Once again, I will be putting myself in front of a large crowd to talk about birds.
I would not have thought this possible just a few years ago. I’ve never been what you would call outgoing, or particularly talkative. I’ve always described myself as the quiet type. Not really one to start a conversation with a stranger.
I definitely came out of my shell in a big way when I decided to follow the newspaper reporter route in college and immediately after I graduated. This was a move those closest too me thought odd at the time. I mean, all you do as a reporter is talk to strangers.
And yet, here I am again. Fighting back slight apprehension and nervousness with my time to speak quickly approaching. This will only be my second time speaking publicly in front of a large crowd. I wrote about my first experience here:
Fortunately, the talk will be the same as my first time: 4 Signs Your Friend or Loved on is a Birder. Both my experiences so far have been what are called “Ignite” talks. A 5-minute, 20 presentation slide limit with each slide auto-advancing after 15 seconds.Tonight, I’ll be part of the Ignite Seattle group’s 34th series of speakers.

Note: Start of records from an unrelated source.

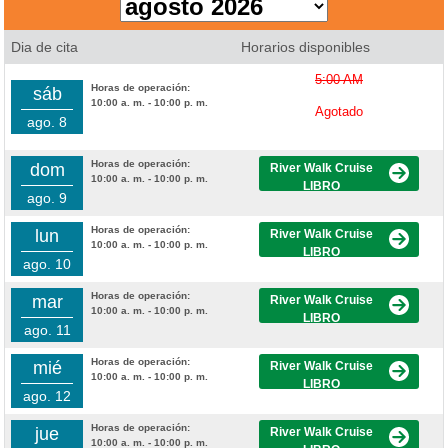
Dia de cita
Horarios disponibles
5:00 AM
Horas de operación:
sáb
10:00 a. m. - 10:00 p. m.
Agotado
ago. 8
Horas de operación:
dom
River Walk Cruise
10:00 a. m. - 10:00 p. m.
LIBRO
ago. 9
Horas de operación:
lun
River Walk Cruise
10:00 a. m. - 10:00 p. m.
LIBRO
ago. 10
Horas de operación:
mar
River Walk Cruise
10:00 a. m. - 10:00 p. m.
LIBRO
ago. 11
Horas de operación:
mié
River Walk Cruise
10:00 a. m. - 10:00 p. m.
LIBRO
ago. 12
Horas de operación:
jue
River Walk Cruise
10:00 a. m. - 10:00 p. m.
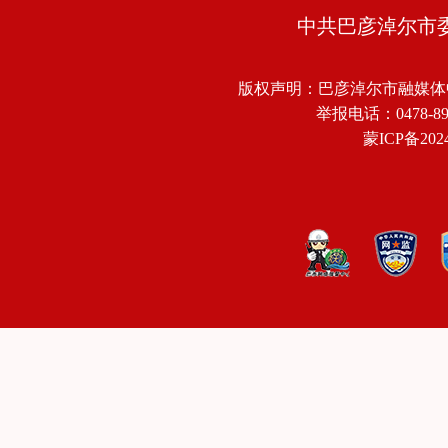
中共巴彦淖尔市
版权声明：巴彦淖尔市融媒体
举报电话：0478-8918
蒙ICP备2024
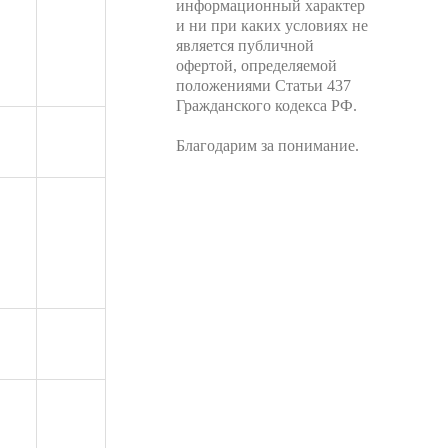
информационный характер
и ни при каких условиях не
является публичной
офертой, определяемой
положениями Статьи 437
Гражданского кодекса РФ.
Благодарим за понимание.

As I sit here typing this, I do feel less nervous than I did my first time. I’ve fit in practices over the last few days whenever I could: in the evenings at home with my wife, at work during lunch, even in the shower talking to myself. I’ve been careful to make sure I don’t take anything for granted, since I’ve given this talk before.
I like to think I’m ready, but still a hint of apprehension lingers. What if I completely forget a whole section? What if my timing is way off?
But then I think: those thoughts have no place here. I’m talking about birds to a bunch of people. No big deal. This is something I would do (albeit on a smaller scale) every day if I could.
My passion for birds and the support of friends and family brought me through last time. I know they will again.